Propos recueillis par Mélanie Drouère

Publié le 9 mai 2022

Peep-show : si la signification française recouvre exclusivement des spectacles du champ érotique ou pornographique, le mot anglais (de to peep : « jeter un coup d’œil » et show : « spectacle ») désigne un spectacle vu par une seule personne à travers une interface à effet de loupe. Avec Le temps de rien, qui propose un temps à deux – entre une spectatrice ou un spectateur et une performeuse ou un performeur -, Ève Magot se saisit de l’origine du mot pour en revenir à la plus authentique simplicité des rapports humains, en un moment incomparable et secret.

Ève, quelle est l’origine de ce projet assez radical : danser pour une spectatrice ou un spectateur unique, à travers une surface vitrée, au-dessus d’elle ou lui ?

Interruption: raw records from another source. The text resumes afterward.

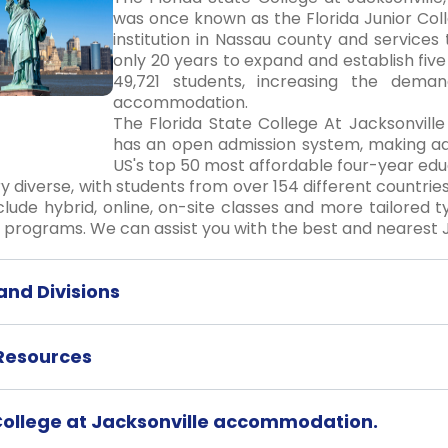
was once known as the Florida Junior Coll
institution in Nassau county and services 
only 20 years to expand and establish f
49,721 students, increasing the deman
accommodation.
The Florida State College At Jacksonville 
has an open admission system, making ad
US's top 50 most affordable four-year educa
ry diverse, with students from over 154 different countries
clude hybrid, online, on-site classes and more tailored t
programs. We can assist you with the best and nearest Ja
nd Divisions
 Resources
 College at Jacksonville accommodation.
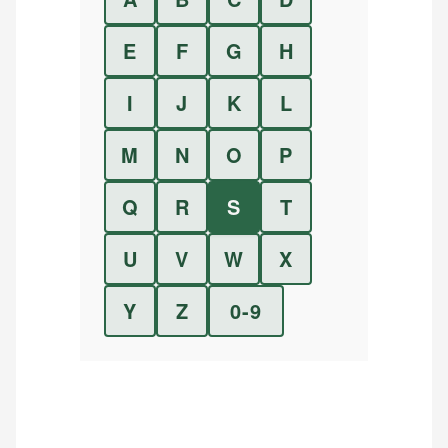
E
F
G
H
I
J
K
L
M
N
O
P
Q
R
S
T
U
V
W
X
Y
Z
0-9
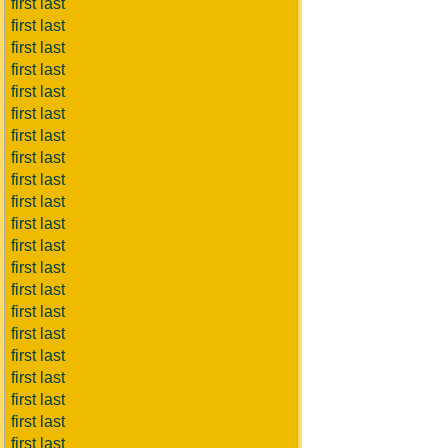
first last
first last
first last
first last
first last
first last
first last
first last
first last
first last
first last
first last
first last
first last
first last
first last
first last
first last
first last
first last
first last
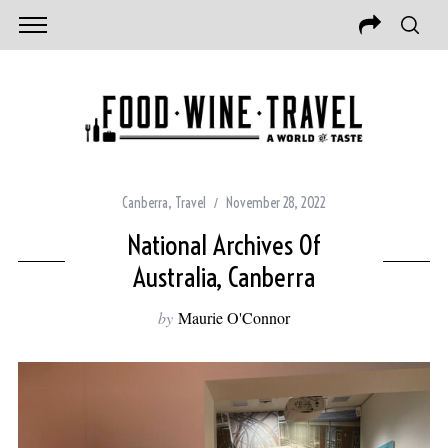
Canberra
,
Travel
November 28, 2022
National Archives Of
Australia, Canberra
by
Maurie O'Connor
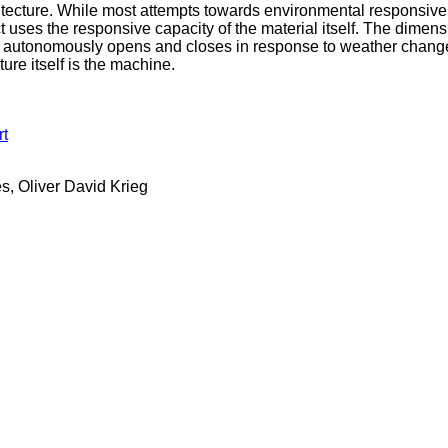
itecture. While most attempts towards environmental responsive
 uses the responsive capacity of the material itself. The dimensio
at autonomously opens and closes in response to weather changes
ture itself is the machine.
rt
s, Oliver David Krieg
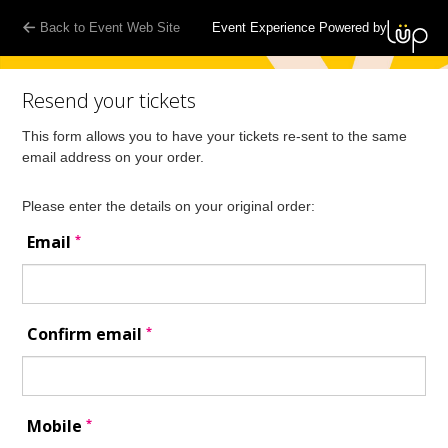
Back to Event Web Site
Event Experience Powered by
Resend your tickets
This form allows you to have your tickets re-sent to the same
email address on your order.
Please enter the details on your original order:
*
Email
*
Confirm email
*
Mobile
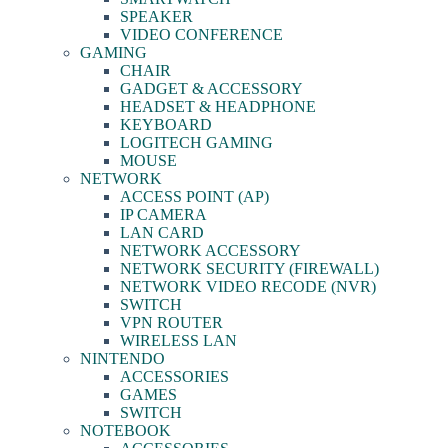
SPEAKER
VIDEO CONFERENCE
GAMING
CHAIR
GADGET & ACCESSORY
HEADSET & HEADPHONE
KEYBOARD
LOGITECH GAMING
MOUSE
NETWORK
ACCESS POINT (AP)
IP CAMERA
LAN CARD
NETWORK ACCESSORY
NETWORK SECURITY (FIREWALL)
NETWORK VIDEO RECODE (NVR)
SWITCH
VPN ROUTER
WIRELESS LAN
NINTENDO
ACCESSORIES
GAMES
SWITCH
NOTEBOOK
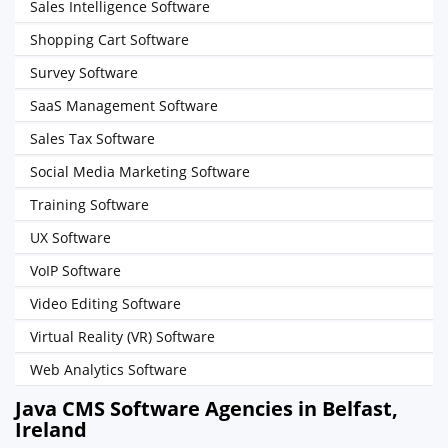
Sales Intelligence Software
Shopping Cart Software
Survey Software
SaaS Management Software
Sales Tax Software
Social Media Marketing Software
Training Software
UX Software
VoIP Software
Video Editing Software
Virtual Reality (VR) Software
Web Analytics Software
Java CMS Software Agencies in Belfast,
Ireland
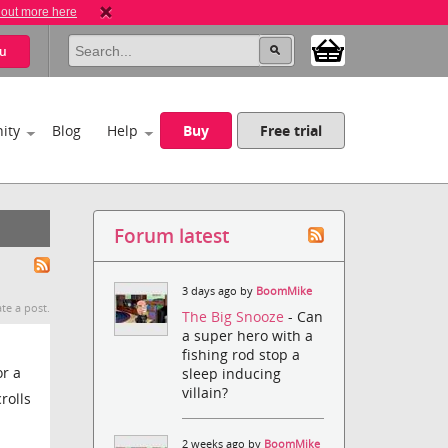
 out more here
u
ity
Blog
Help
Buy
Free trial
Forum latest
3 days ago by
BoomMike
te a post.
The Big Snooze
- Can
a super hero with a
fishing rod stop a
or a
sleep inducing
villain?
rolls
2 weeks ago by
BoomMike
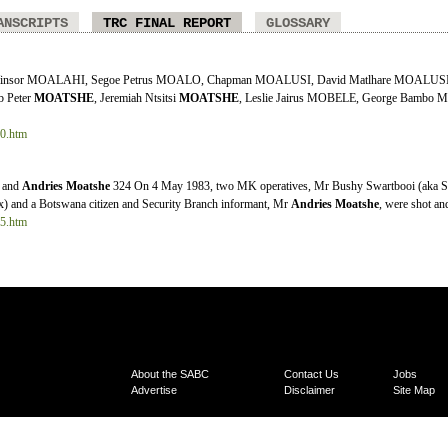
ANSCRIPTS
TRC FINAL REPORT
GLOSSARY
 Winsor MOALAHI, Segoe Petrus MOALO, Chapman MOALUSI, David Matlhare MOALUS
ob Peter
MOATSHE
, Jeremiah Ntsitsi
MOATSHE
, Leslie Jairus MOBELE, George Bambo 
10.htm
a and
Andries
Moatshe
324 On 4 May 1983, two MK operatives, Mr Bushy Swartbooi (aka S
) and a Botswana citizen and Security Branch informant, Mr
Andries
Moatshe
, were shot and 
35.htm
About the SABC
Contact Us
Jobs
Advertise
Disclaimer
Site Map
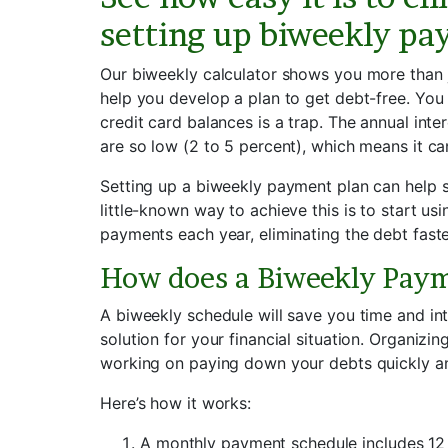
setting up biweekly pa
Our biweekly calculator shows you more than 
help you develop a plan to get debt-free. Y
credit card balances is a trap. The annual inte
are so low (2 to 5 percent), which means it ca
Setting up a biweekly payment plan can help s
little-known way to achieve this is to start u
payments each year, eliminating the debt faste
How does a Biweekly Pay
A biweekly schedule will save you time and int
solution for your financial situation. Organizi
working on paying down your debts quickly and
Here’s how it works:
A monthly payment schedule includes 1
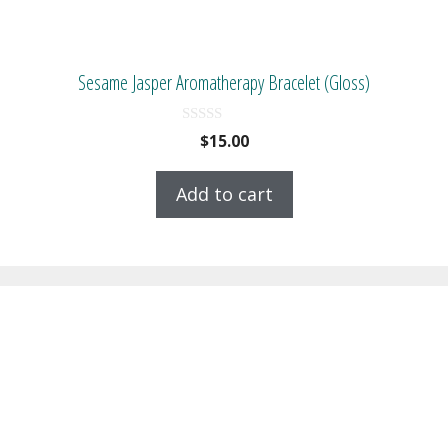
Sesame Jasper Aromatherapy Bracelet (Gloss)
0
$
15.00
o
u
t
Add to cart
o
f
5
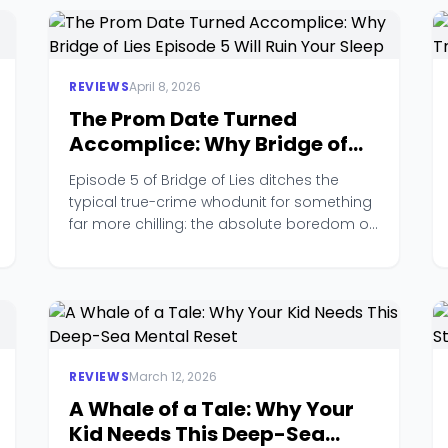
REVIEWS
April 8, 2026
The Prom Date Turned
Accomplice: Why Bridge of
Lies Episode 5 Will Ruin Your
Episode 5 of Bridge of Lies ditches the
Sleep
typical true-crime whodunit for something
far more chilling: the absolute boredom of
a teenage accomplice.
REVIEWS
March 12, 2026
A Whale of a Tale: Why Your
Kid Needs This Deep-Sea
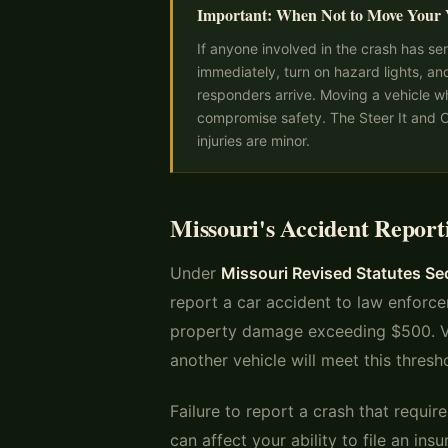
Important: When Not to Move Your 
If anyone involved in the crash has ser
immediately, turn on hazard lights, an
responders arrive. Moving a vehicle w
compromise safety. The Steer It and Cl
injuries are minor.
Missouri's Accident Repor
Under
Missouri Revised Statutes S
report a car accident to law enforcem
property damage exceeding $500. Vi
another vehicle will meet this thresh
Failure to report a crash that requi
can affect your ability to file an in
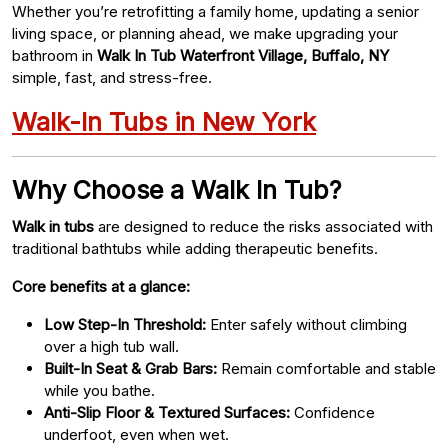
Whether you’re retrofitting a family home, updating a senior
living space, or planning ahead, we make upgrading your
bathroom in
Walk In Tub Waterfront Village, Buffalo, NY
simple, fast, and stress-free.
Walk-In Tubs in New York
Why Choose a Walk In Tub?
Walk in tubs
are designed to reduce the risks associated with
traditional bathtubs while adding therapeutic benefits.
Core benefits at a glance:
Low Step-In Threshold:
Enter safely without climbing
over a high tub wall.
Built-In Seat & Grab Bars:
Remain comfortable and stable
while you bathe.
Anti-Slip Floor & Textured Surfaces:
Confidence
underfoot, even when wet.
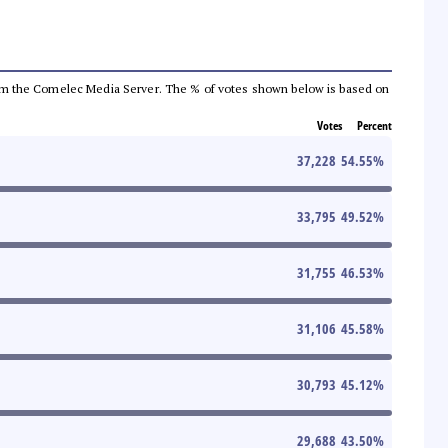
a from the Comelec Media Server. The % of votes shown below is based on
Votes
Percent
37,228
54.55
%
33,795
49.52
%
31,755
46.53
%
31,106
45.58
%
30,793
45.12
%
29,688
43.50
%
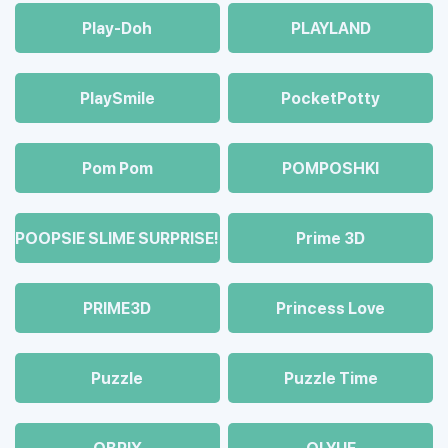
Play-Doh
PLAYLAND
PlaySmile
PocketPotty
Pom Pom
POMPOSHKI
POOPSIE SLIME SURPRISE!
Prime 3D
PRIME3D
Princess Love
Puzzle
Puzzle Time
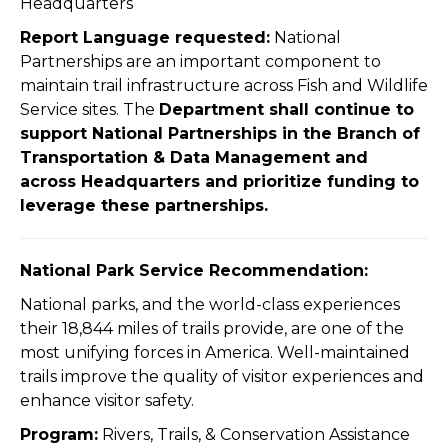
Headquarters
Report Language requested:
National
Partnerships are an important component to
maintain trail infrastructure across Fish and Wildlife
Service sites. The
Department shall continue to
support National Partnerships in the Branch of
Transportation & Data Management and
across Headquarters and prioritize funding to
leverage these partnerships.
National Park Service Recommendation:
National parks, and the world-class experiences
their 18,844 miles of trails provide, are one of the
most unifying forces in America. Well-maintained
trails improve the quality of visitor experiences and
enhance visitor safety.
Program:
Rivers, Trails, & Conservation Assistance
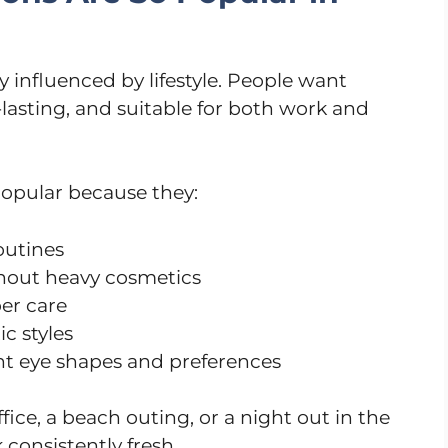
y influenced by lifestyle. People want
-lasting, and suitable for both work and
popular because they:
outines
hout heavy cosmetics
er care
c styles
ent eye shapes and preferences
ice, a beach outing, or a night out in the
 consistently fresh.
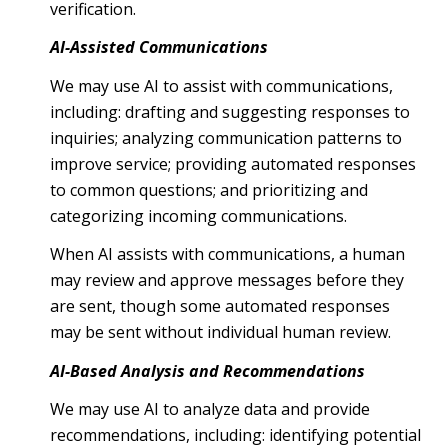
verification.
AI-Assisted Communications
We may use AI to assist with communications,
including: drafting and suggesting responses to
inquiries; analyzing communication patterns to
improve service; providing automated responses
to common questions; and prioritizing and
categorizing incoming communications.
When AI assists with communications, a human
may review and approve messages before they
are sent, though some automated responses
may be sent without individual human review.
AI-Based Analysis and Recommendations
We may use AI to analyze data and provide
recommendations, including: identifying potential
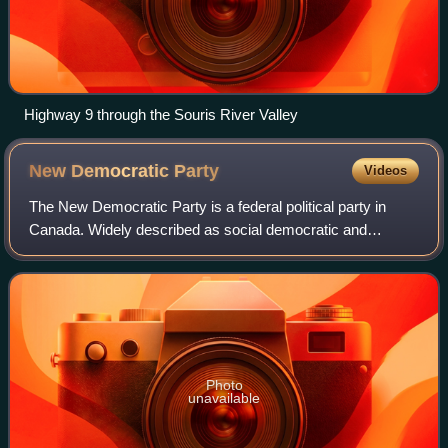
Highway 9 through the Souris River Valley
New Democratic
Party
Videos
The New Democratic Party is a federal political party in
Canada. Widely described as social democratic and
democratic socialist, the party sits at the centre-left to left-
wing of the Canadian politica
Photo
unavailable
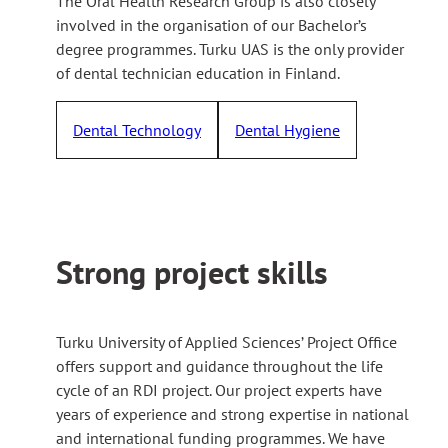
The Oral Health Research Group is also closely
involved in the organisation of our Bachelor’s
degree programmes. Turku UAS is the only provider
of dental technician education in Finland.
Dental Technology
Dental Hygiene
Strong project skills
Turku University of Applied Sciences’ Project Office
offers support and guidance throughout the life
cycle of an RDI project. Our project experts have
years of experience and strong expertise in national
and international funding programmes. We have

En réalité, il y a longtemps que j’ai conçu la « boîte » qui va servir au dispositif, parce que, précisément, je rêve depuis des années (j’aurais aimé le faire pour Des Paradis ou La Poursuite du Cyclone) d’être au-dessus des gens, de rendre visibles la peau, les couleurs du corps, ou les appuis et les transferts d’appuis, c’est-à-dire l’empathie au sens propre, au sens du concept de neurones miroirs qui agit dans le sport, par exemple, où, lorsque nous regardons des gestes exécutés par des sportifs, nous nous mettons parfois à les reproduire en les regardant. Il y a quelque chose qui se communique avec le seul fait de regarder, une forme de connexion de nos systèmes nerveux qui s’opère, et c’est exactement ce que je voudrais atteindre par la danse ou la performance. Or, comme je n’ai pas les moyens de la Biennale de Venise (Ève fait ici référence à Faust, performance d’Anne Imhof, au Pavillon Allemand, lion d’or de la Biennale de Venise en 2017, ndlr) et je me suis très souvent demandé comment je pourrais danser au-dessus des gens par le truchement d’un simple filtre transparent, leur donner à regarder par-dessous tout en leur offrant une position de détente, comme à la plage, ou lors d’une sieste. Est alors survenue la pandémie : nous n’avions plus le droit de travailler et je me suis lassée d’attendre de trouver des soutiens pour ce projet – qui, à l’endroit des structures d’accueil possibles, rencontrait clairement l’obstacle de ne concerner qu’un petit nombre de spectateurs-. Par ailleurs, quand j’ai vu fleurir jusque chez Franprix des plexiglass partout (rires), là, j’ai alors décidé de l’autoproduire avec La Fronde, notre plateforme de coopération artistique construite avec Nina Santes. J’ai construit une première boîte et fait une première résidence avec le soutien de la Chambre d’eau au Favril, et j’ai invité une photographe, Céline Croze, à venir faire une résidence de création photographique, ainsi que Calixto Neto, performeur, pour initier une première recherche dans cet essai de dispositif. 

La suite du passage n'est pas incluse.